◆ What the task requires ◆
All lines from the one with "The image size is (1210, 1113)." through the close of the records below are to be set down exactly, and no others.

Stored data START

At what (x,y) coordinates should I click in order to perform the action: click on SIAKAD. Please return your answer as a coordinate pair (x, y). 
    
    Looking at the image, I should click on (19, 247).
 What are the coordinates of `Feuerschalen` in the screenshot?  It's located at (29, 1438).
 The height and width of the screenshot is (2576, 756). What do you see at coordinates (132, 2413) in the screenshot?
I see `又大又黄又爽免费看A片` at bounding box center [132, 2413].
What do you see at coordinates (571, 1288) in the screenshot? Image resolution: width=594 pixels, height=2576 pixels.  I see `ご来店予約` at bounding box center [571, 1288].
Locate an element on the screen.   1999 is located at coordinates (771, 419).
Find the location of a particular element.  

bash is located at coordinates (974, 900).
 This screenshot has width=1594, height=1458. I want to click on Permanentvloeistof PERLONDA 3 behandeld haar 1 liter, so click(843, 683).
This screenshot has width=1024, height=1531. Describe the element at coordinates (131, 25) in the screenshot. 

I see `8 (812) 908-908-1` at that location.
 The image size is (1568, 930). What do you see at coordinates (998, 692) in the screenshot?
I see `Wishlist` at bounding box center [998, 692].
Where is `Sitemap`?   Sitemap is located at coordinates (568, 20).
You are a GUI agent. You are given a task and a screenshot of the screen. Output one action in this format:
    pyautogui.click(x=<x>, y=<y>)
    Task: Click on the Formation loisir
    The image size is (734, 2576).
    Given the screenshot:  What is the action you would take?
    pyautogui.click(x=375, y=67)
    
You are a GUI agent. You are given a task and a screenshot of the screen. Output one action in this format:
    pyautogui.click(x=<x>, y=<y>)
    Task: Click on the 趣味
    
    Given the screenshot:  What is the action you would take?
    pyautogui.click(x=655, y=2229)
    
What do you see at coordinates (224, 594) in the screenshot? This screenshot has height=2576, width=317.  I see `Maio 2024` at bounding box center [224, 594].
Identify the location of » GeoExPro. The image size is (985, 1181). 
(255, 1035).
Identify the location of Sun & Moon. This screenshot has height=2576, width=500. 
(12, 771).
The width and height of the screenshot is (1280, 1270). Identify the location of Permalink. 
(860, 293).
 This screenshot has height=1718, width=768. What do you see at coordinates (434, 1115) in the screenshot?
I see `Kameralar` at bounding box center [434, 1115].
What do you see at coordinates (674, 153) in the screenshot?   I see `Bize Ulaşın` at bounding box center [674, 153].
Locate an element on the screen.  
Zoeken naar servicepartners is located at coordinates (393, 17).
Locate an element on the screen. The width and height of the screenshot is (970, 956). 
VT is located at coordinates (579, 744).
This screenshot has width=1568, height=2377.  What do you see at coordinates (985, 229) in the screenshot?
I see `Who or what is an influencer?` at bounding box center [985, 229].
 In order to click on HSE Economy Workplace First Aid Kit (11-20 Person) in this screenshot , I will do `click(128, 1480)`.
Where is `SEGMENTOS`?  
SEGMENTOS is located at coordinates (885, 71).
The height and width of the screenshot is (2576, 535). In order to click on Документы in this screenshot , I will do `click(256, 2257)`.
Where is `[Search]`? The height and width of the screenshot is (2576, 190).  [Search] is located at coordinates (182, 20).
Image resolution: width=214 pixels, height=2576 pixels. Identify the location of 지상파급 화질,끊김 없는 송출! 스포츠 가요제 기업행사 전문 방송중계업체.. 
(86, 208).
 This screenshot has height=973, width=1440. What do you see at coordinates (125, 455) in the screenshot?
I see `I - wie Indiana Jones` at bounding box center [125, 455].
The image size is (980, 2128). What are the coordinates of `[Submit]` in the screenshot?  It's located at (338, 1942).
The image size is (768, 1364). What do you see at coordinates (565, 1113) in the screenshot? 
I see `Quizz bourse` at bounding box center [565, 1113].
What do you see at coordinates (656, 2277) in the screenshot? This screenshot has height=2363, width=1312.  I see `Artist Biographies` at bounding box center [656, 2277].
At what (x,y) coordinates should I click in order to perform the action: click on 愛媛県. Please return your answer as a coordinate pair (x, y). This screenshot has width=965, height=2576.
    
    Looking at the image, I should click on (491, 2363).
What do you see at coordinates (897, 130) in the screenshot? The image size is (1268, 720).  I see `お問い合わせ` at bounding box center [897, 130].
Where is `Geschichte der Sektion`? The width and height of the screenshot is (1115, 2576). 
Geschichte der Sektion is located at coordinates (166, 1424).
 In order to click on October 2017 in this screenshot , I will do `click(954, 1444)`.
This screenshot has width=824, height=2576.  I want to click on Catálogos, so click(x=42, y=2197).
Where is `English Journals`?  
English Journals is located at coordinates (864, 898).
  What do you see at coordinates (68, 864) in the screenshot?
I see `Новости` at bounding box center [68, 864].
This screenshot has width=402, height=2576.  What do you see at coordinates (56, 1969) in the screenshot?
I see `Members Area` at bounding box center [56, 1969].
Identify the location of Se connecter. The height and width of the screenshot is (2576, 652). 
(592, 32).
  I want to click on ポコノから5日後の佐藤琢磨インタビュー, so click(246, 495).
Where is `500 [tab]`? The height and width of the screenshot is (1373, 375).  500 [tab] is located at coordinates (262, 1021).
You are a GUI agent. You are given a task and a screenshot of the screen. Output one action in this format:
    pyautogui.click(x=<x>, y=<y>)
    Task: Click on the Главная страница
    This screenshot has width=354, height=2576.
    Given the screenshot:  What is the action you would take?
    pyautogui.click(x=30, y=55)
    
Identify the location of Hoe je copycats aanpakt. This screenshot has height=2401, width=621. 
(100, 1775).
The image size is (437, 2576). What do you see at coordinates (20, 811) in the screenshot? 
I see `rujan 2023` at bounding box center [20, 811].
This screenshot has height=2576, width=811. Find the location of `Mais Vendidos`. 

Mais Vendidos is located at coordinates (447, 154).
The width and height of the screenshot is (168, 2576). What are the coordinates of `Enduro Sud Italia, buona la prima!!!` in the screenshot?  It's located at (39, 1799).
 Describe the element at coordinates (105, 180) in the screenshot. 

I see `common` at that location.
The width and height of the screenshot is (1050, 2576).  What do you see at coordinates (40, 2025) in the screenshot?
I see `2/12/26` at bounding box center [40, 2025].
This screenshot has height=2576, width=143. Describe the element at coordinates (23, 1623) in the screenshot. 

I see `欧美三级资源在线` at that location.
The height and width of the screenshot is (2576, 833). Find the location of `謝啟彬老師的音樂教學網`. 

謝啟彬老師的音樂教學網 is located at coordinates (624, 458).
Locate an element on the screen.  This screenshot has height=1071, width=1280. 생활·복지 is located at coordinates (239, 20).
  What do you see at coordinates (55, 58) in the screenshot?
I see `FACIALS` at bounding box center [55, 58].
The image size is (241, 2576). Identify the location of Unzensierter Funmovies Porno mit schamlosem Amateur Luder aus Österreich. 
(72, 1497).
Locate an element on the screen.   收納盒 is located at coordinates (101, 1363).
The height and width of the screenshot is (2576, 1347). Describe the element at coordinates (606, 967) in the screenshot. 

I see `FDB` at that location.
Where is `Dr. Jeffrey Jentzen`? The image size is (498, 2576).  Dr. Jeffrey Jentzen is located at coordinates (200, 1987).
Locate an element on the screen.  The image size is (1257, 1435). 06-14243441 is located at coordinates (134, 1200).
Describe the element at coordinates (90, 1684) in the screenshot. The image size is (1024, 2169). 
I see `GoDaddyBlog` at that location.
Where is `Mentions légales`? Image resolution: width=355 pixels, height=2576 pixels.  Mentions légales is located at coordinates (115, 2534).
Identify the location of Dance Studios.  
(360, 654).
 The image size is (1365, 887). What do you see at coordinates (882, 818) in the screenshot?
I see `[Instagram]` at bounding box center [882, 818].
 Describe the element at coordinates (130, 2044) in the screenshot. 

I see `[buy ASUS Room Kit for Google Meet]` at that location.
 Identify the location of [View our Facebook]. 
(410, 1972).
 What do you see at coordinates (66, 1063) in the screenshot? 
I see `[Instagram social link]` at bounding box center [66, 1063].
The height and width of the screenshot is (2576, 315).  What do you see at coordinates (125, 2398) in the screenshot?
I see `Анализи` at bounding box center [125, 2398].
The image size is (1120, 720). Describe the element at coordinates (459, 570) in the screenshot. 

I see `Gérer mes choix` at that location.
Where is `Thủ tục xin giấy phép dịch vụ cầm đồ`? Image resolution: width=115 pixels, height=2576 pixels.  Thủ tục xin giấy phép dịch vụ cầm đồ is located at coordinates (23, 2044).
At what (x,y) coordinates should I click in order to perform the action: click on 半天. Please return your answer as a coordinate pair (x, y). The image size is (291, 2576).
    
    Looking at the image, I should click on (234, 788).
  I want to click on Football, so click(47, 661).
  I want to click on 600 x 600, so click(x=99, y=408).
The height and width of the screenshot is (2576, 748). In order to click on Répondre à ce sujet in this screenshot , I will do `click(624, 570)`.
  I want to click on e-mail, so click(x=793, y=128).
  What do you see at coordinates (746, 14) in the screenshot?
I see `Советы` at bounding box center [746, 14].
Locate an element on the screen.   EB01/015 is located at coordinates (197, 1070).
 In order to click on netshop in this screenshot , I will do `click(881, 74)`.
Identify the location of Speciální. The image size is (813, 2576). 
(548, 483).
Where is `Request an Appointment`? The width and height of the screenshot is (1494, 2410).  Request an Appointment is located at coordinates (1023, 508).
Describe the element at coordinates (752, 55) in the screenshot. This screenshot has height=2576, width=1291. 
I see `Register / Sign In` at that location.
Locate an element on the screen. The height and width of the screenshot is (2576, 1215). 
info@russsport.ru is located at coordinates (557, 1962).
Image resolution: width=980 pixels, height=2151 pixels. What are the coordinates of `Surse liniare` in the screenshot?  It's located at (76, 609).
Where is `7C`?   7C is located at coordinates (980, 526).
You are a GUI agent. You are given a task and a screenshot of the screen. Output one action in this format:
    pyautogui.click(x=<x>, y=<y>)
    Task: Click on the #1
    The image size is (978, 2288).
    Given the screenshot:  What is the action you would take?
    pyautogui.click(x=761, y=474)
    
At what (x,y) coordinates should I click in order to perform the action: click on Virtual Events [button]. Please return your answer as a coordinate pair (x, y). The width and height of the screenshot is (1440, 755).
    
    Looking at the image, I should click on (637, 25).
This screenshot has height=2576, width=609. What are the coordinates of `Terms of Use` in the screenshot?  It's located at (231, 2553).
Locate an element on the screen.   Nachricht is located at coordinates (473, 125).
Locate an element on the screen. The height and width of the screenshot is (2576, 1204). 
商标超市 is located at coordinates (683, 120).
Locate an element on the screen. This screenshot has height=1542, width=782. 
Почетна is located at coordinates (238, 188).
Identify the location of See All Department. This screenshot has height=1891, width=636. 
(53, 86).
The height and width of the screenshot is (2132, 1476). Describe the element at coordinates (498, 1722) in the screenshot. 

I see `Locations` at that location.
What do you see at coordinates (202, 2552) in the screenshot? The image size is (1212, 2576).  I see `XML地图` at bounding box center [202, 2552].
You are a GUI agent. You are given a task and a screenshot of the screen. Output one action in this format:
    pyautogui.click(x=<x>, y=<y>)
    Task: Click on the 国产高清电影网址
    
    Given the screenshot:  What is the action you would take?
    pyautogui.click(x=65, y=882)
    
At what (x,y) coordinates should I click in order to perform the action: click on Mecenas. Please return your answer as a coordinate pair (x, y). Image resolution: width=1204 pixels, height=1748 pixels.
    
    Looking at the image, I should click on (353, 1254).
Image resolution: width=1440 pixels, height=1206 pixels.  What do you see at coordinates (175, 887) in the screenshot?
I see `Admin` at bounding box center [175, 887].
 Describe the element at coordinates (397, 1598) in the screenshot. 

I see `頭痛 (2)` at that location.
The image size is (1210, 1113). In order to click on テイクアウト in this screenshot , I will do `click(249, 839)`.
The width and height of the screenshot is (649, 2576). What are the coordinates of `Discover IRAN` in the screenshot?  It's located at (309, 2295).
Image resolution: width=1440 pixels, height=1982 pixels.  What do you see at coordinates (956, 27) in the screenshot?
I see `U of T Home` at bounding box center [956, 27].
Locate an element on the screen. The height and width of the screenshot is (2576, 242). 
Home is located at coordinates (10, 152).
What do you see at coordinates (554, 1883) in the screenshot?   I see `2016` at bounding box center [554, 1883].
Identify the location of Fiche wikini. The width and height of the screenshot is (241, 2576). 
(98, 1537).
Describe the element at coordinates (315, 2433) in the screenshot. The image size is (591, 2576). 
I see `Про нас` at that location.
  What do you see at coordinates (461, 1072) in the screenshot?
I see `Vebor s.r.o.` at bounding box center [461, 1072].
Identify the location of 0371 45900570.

Stored data END

◆ The answer ◆
The image size is (1210, 1113). In order to click on テイクアウト in this screenshot , I will do `click(249, 839)`.
The width and height of the screenshot is (649, 2576). What are the coordinates of `Discover IRAN` in the screenshot?  It's located at (309, 2295).
Image resolution: width=1440 pixels, height=1982 pixels.  What do you see at coordinates (956, 27) in the screenshot?
I see `U of T Home` at bounding box center [956, 27].
Locate an element on the screen. The height and width of the screenshot is (2576, 242). 
Home is located at coordinates (10, 152).
What do you see at coordinates (554, 1883) in the screenshot?   I see `2016` at bounding box center [554, 1883].
Identify the location of Fiche wikini. The width and height of the screenshot is (241, 2576). 
(98, 1537).
Describe the element at coordinates (315, 2433) in the screenshot. The image size is (591, 2576). 
I see `Про нас` at that location.
  What do you see at coordinates (461, 1072) in the screenshot?
I see `Vebor s.r.o.` at bounding box center [461, 1072].
Identify the location of 0371 45900570.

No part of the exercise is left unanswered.